What gives the natural logarithm its name? What's "natural" about it?

Question

I know that the natural logarithm is defined as $\ln(x)$ or $\log_{e}(x)$, where $e$ is the Euler number.

But what is so "natural" about it? Is there an explanation on why that name was chosen?

Answer 1

Base $e$ for exponentials and logarithms is distinguished by the fact that it is the unique base $c$ such that the derivative of $f(x)=c^x$ at $x=0$ is equal to one.

Answer 2

Another way of looking at it is that, to find the instantaneous rate of change of a function, f(x) we take the limit of (f(x+h)- f(x))/h as h goes to 0. In particular, for $f(x)=a^x$, that is $\frac{a^{x+h}- a^x}{h}= \frac{a^xa^h- a^x}{h}= a^x\left(\frac{a^h- 1}{h}\right)$. Notice that we have $a^x$, with no h, times $\left(\frac{a^h- 1}{h}\right)$ which has no x.

The limit of that is $a^x\left(\lim_{h\to 0}\frac{a^h- 1}{h}\right)$.

Whatever a or x is that limit is a number so we can say:

The derivative of $a^x$ is a number, that depends on a, times $a^x$.

Now what is that number? Look at some examples. If a= 1 then a^h= 1 for all h so $\frac{1- 1}{h}= 0$.

If a= 2 and suppose h= 0.001, then $a^h= 2^{0.001}= 1.000693387$ (hallelujah for calculators!) so $2^h- 1= 0.000693387$ and $\frac{2^h- 1}{0.001}= 0.6934. The limit as h goes to 0 is close to 0.69.

If a= 3, h= 0.001, then $a^h= 3^{0.001}= 1.001099$, $3^{0.001}-1= 0.001099$ and $\frac{3^{0.001}- 1}{0.001}= 1.099$. Again the limit as h goes to 0 is close to 1.099.

Notice that for x= 2, that value is less than 1 and for x= 3, that limit is greater than 1. Don't you suspect that there is an a, between 2 and 3, such that it is exactly 1?

For one more check, try a= 2.7. $a^h= 2.7^{0.001}= 1.00099374521$, $2.7^{0.001}- 1= 0.00099374521$, and $\frac{2.7^{0.001}- 1}{0.001}= 0.99374521$.

Now that's awfully close to 1 and still just a little less than 1. We can conjecture that there is a number, slightly larger than 2.7, which I am going to call, for no particular reason, $e$, for which $\lim_{h\to 0}\frac{e^h- 1}{h}= 1$. So the derivative of $e^x$ is just $e^x$ again! The function $f(x)= e^x$ is its own derivative!

Of course, any time we have a function, f(x), would like to have it "inverse" function, $f^{-1}(x)$, so that we can solve equations- to solve f(x)= a, take $f^{-1}(f(x))= x= f^{-1}(a)$.

$ln(x)$, the "natural logarithm" is defined as that inverse function to $e^x$. It is "natural" because it is the inverse to the "natural" exponential $e^x$.

One caveat, e, a positive number, to any power, is positive so while its domain is "all real numbers" its range is "all positive numbers.
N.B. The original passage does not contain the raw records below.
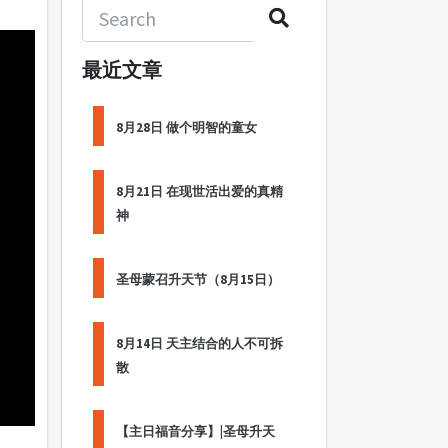
最近文章
8月28日 做个明智的童女
8月21日 在现世活出爱的真精
神
圣母蒙召升天节（8月15日）
8月14日 天主结合的人不可拆
散
【主日福音分享】|圣母升天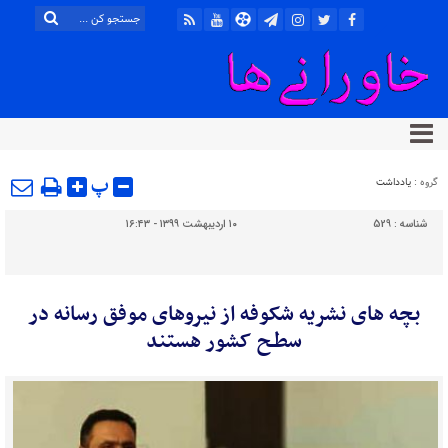
پ
گروه :
یادداشت
شناسه :
529
۱۰ اردیبهشت ۱۳۹۹ - ۱۶:۴۳
بچه های نشریه شکوفه از نیروهای موفق رسانه در
سطـح کشور هستند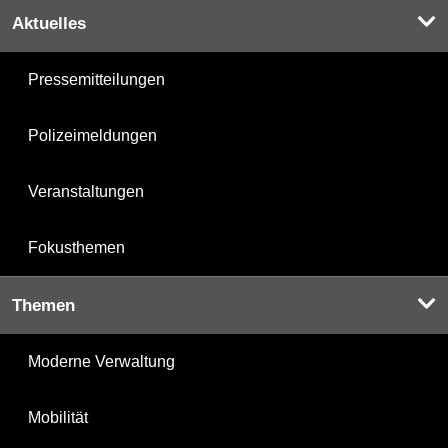
Aktuelles
Pressemitteilungen
Polizeimeldungen
Veranstaltungen
Fokusthemen
Themen
Moderne Verwaltung
Mobilität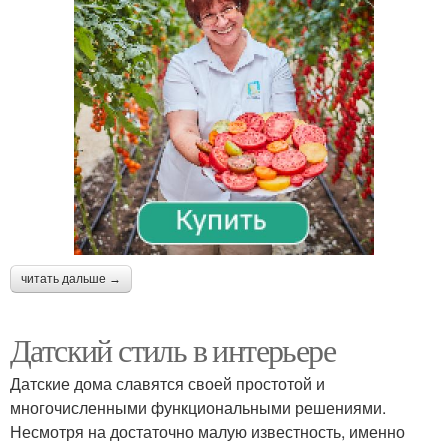
читать дальше →
Датский стиль в интерьере
Датские дома славятся своей простотой и
многочисленными функциональными решениями.
Несмотря на достаточно малую известность, именно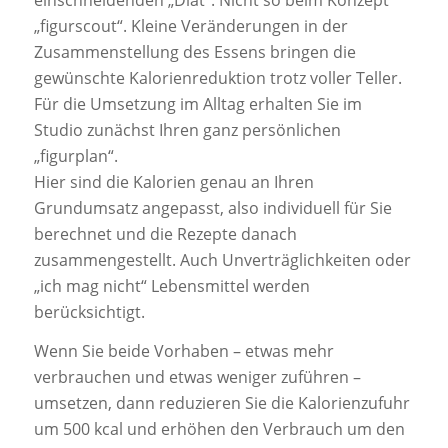
„figurscout“. Kleine Veränderungen in der
Zusammenstellung des Essens bringen die
gewünschte Kalorienreduktion trotz voller Teller.
Für die Umsetzung im Alltag erhalten Sie im
Studio zunächst Ihren ganz persönlichen
„figurplan“.
Hier sind die Kalorien genau an Ihren
Grundumsatz angepasst, also individuell für Sie
berechnet und die Rezepte danach
zusammengestellt. Auch Unverträglichkeiten oder
„ich mag nicht“ Lebensmittel werden
berücksichtigt.
Wenn Sie beide Vorhaben – etwas mehr
verbrauchen und etwas weniger zuführen –
umsetzen, dann reduzieren Sie die Kalorienzufuhr
um 500 kcal und erhöhen den Verbrauch um den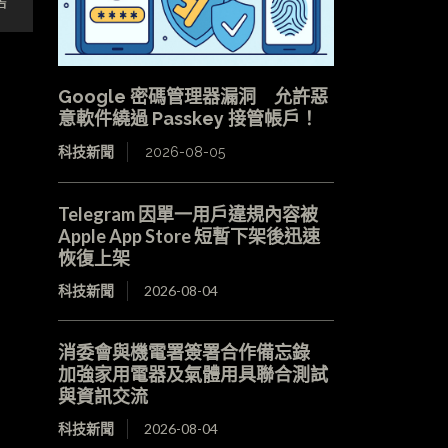
售
Google 密碼管理器漏洞 允許惡
意軟件繞過 Passkey 接管帳戶！
科技新聞
2026-08-05
Telegram 因單一用戶違規內容被
Apple App Store 短暫下架後迅速
恢復上架
科技新聞
2026-08-04
消委會與機電署簽署合作備忘錄
加強家用電器及氣體用具聯合測試
與資訊交流
科技新聞
2026-08-04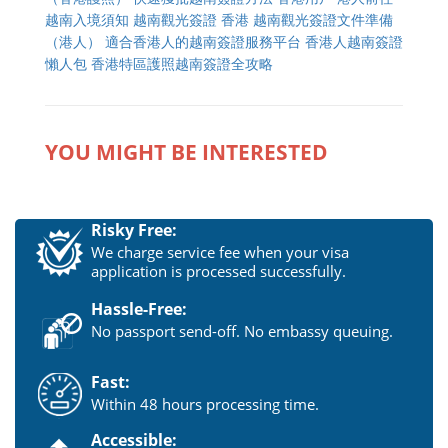
越南入境須知
越南觀光簽證 香港
越南觀光簽證文件準備
（港人）
適合香港人的越南簽證服務平台
香港人越南簽證
懶人包
香港特區護照越南簽證全攻略
YOU MIGHT BE INTERESTED
Risky Free:
We charge service fee when your visa
application is processed successfully.
Hassle-Free:
No passport send-off. No embassy queuing.
Fast:
Within 48 hours processing time.
Accessible: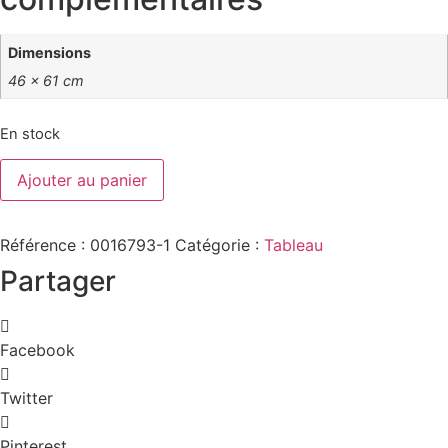
Dimensions
46 × 61 cm
En stock
quantité
Ajouter au panier
de
Denis
Geoffroy-
DECHAUME
Référence :
0016793-1
Catégorie :
Tableau
né
en
Partager
1922
"
Pont
de
l'évêché
Facebook
à
Paris
"
Twitter
Pinterest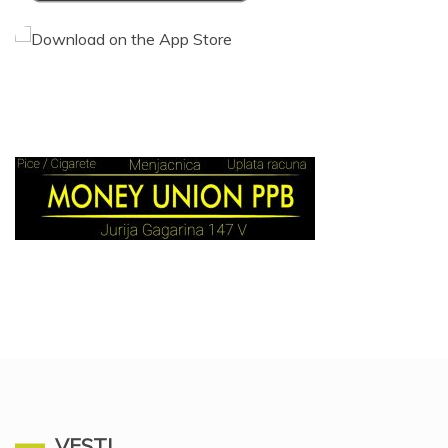
VESTI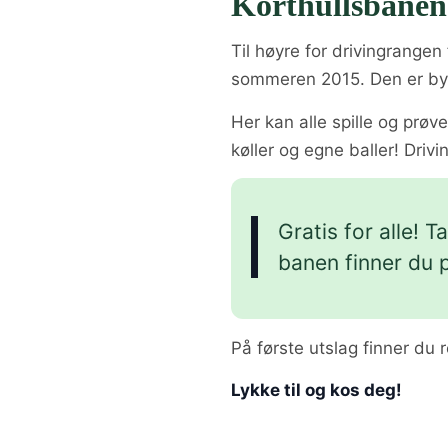
Korthullsbanen
Til høyre for drivingrangen
sommeren 2015. Den er byg
Her kan alle spille og prøv
køller og egne baller! Driv
Gratis for alle! 
banen finner du p
På første utslag finner du 
Lykke til og kos deg!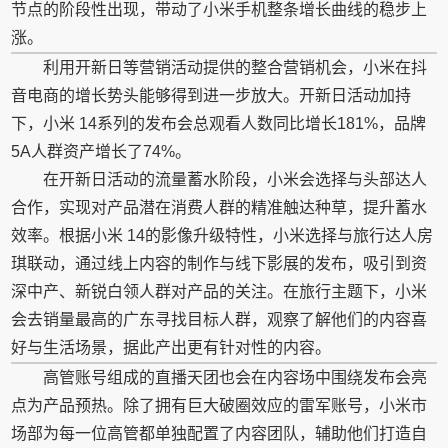
节点的阶段性出现，带动了小米手机整条增长曲线的稳步上
涨。
利用开新日等营销活动提供的整合营销机会，小米在抖
音电商的增长势头能够得到进一步放大。开新日活动加持
下，小米 14系列的发布会总观看人数同比增长181%，品牌
5A人群资产增长了74%。
在开新日活动的流量蓄水阶段，小米会选择与头部达人
合作，实现对产品潜在消费人群的精准触达种草，提升蓄水
效率。根据小米 14的影像升级特性，小米选择与旅行达人房
琪联动，通过线上内容的制作与线下影展的发布，吸引到资
深中产、新锐白领人群对产品的关注。在旅行主题下，小米
会去销量最高的广东寻找目标人群，观察了解他们的内容喜
好与生活场景，据此产出更有针对性的内容。
高管账号组成的直播天团也会在内容场中围绕发布会亮
点为产品预热。除了拥有巨大破圈效应的雷军账号，小米市
场部为每一位高管都单独配置了内容团队，辅助他们打造自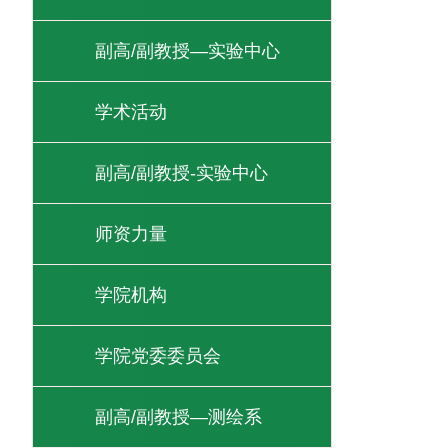
副高/副教授—实验中心
学术活动
副高/副教授-实验中心
师资力量
学院机构
学院党委委员会
副高/副教授—测绘系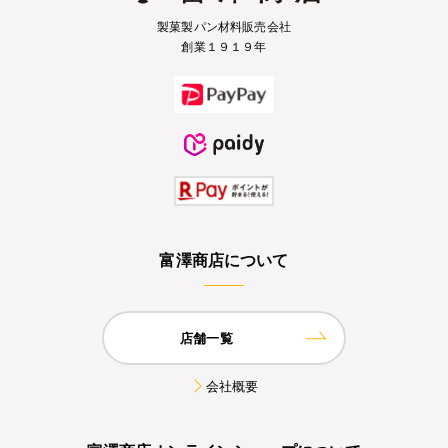
製菓製パン材料販売会社
創業１９１９年
富澤商店について
店舗一覧
会社概要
That means that the domain of ln is positive numbers, ln(-1) is undefined (until you move to the complex numbers).

Answer 3

An expontential function is one where it's rate of growth is proportional to its current value, that is if it's current value at time $t$ is $g(t)$ then it's rate of growth is $c\cdot g(t)$ where $c$ is a constant value (and the same constant value for any time $t$).
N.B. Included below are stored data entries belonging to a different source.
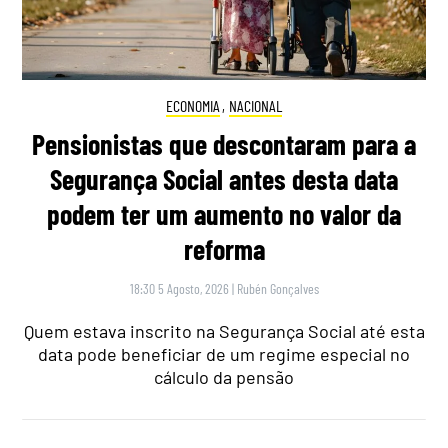
ECONOMIA
,
NACIONAL
Pensionistas que descontaram para a
Segurança Social antes desta data
podem ter um aumento no valor da
reforma
18:30 5 Agosto, 2026
|
Rubén Gonçalves
Quem estava inscrito na Segurança Social até esta
data pode beneficiar de um regime especial no
cálculo da pensão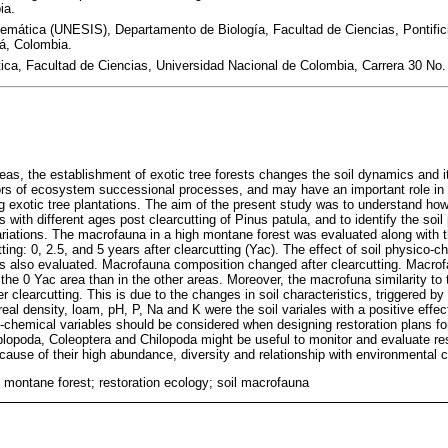
ia.
emática (UNESIS), Departamento de Biología, Facultad de Ciencias, Pontific
á, Colombia.
ca, Facultad de Ciencias, Universidad Nacional de Colombia, Carrera 30 No.
as, the establishment of exotic tree forests changes the soil dynamics and its
rs of ecosystem successional processes, and may have an important role in e
ng exotic tree plantations. The aim of the present study was to understand ho
with different ages post clearcutting of Pinus patula, and to identify the soi
ariations. The macrofauna in a high montane forest was evaluated along with t
tting: 0, 2.5, and 5 years after clearcutting (Yac). The effect of soil physico-
also evaluated. Macrofauna composition changed after clearcutting. Macrof
 the 0 Yac area than in the other areas. Moreover, the macrofuna similarity to 
r clearcutting. This is due to the changes in soil characteristics, triggered by
real density, loam, pH, P, Na and K were the soil variales with a positive eff
chemical variables should be considered when designing restoration plans fo
opoda, Coleoptera and Chilopoda might be useful to monitor and evaluate res
cause of their high abundance, diversity and relationship with environmental c
l montane forest; restoration ecology; soil macrofauna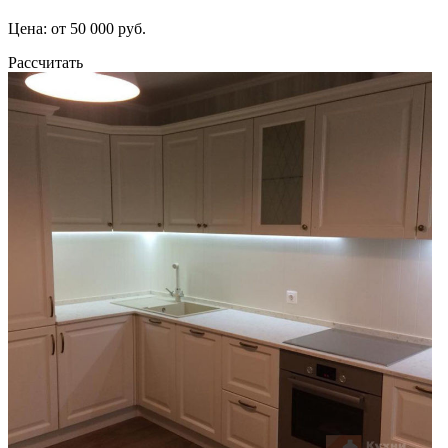
Цена: от 50 000 руб.
Рассчитать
Such functions are of the form $b^t$ and their rates of growth will be $c_b$, some constant based on the value of $b$.

The most "natural" such exponent would be the one where $c_b = 1$ and then rate of of $b^t$ would be the exact value of $b^t$ itself.

And that natural base and that natural exponent (the logarithmic inverse function that derives from it) all do exist and happens to be the base $e$.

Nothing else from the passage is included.